Comic Relief #ShiftThePower – The Beacon Club
November 2023
The #ShiftThePower Coronavirus Response Fund was open to community groups and charities working in Scotland. The purpose of the fund is to support grassroots organisations that are providing help and assistance to vulnerable individuals, families, and communities, including coping with the impacts of Coronavirus. Edinburgh Community Yoga were awarded funds to support an eighteen month project including: project work and supporting social prescribing projects in Craigmillar, weekly mat-based yoga classes for SCOREscotland’s women’s group, weekly chair-based classes for the Beacon Club Dementia and Older Adults groups and facilitation of our ‘Thriving Not Surviving – Recognising the Effects of Stress’ workshops in outreach settings.

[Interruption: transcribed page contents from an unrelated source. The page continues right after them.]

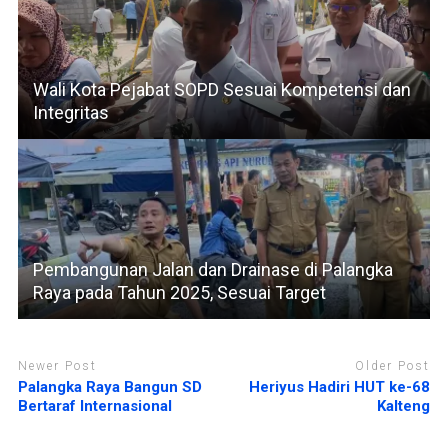
Wali Kota Pejabat SOPD Sesuai Kompetensi dan
Integritas
Pembangunan Jalan dan Drainase di Palangka
Raya pada Tahun 2025, Sesuai Target
Newer Post
Older Post
Palangka Raya Bangun SD
Heriyus Hadiri HUT ke-68
Bertaraf Internasional
Kalteng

As part of our funding from Comic Relief #shiftthepower Edinburgh Community Yoga facilitated multiple blocks of classes over an eighteen month period for the Beacon Club. The Beacon Club is a day support service for people with dementia/memory loss in South West Edinburgh, providing a range of activities aimed at reducing social isolation and loneliness and preserving independent living skills. Clients are collected and returned to their homes by bus with a trained escort.
The day care service runs 4 days per week. On Mondays and Thursdays members are collected from the Broomhouse area. On Tuesday and Wednesday members are collected from the Juniper Green, Currie and Balerno area. The club has also started a new elderly (non-dementia) group on Friday’s.
Edinburgh Community Yoga ran classes for each of the days/groups in blocks, working with Nancy Bryson, the Adult Community Services Manager at the Beacon Club and some of the clubs other staff and volunteers.
The chair yoga classes were held at Space & Broomhouse Hub facilitated by ECY Teachers: Caroline Phipps, Thara Wicramsinghe, Naomi Schogler and Angie Lake. Caroline Phipps tells us about her experience below:
Edinburgh Community Yoga (ECY) received funding to facilitate Chair Yoga for The Beacon Club which offers day care to older people with dementia at The Broomhouse Centre. I was one of the lucky teachers invited to guide sessions, which were an hour of chat, laughter, joy, jokes and cheekiness.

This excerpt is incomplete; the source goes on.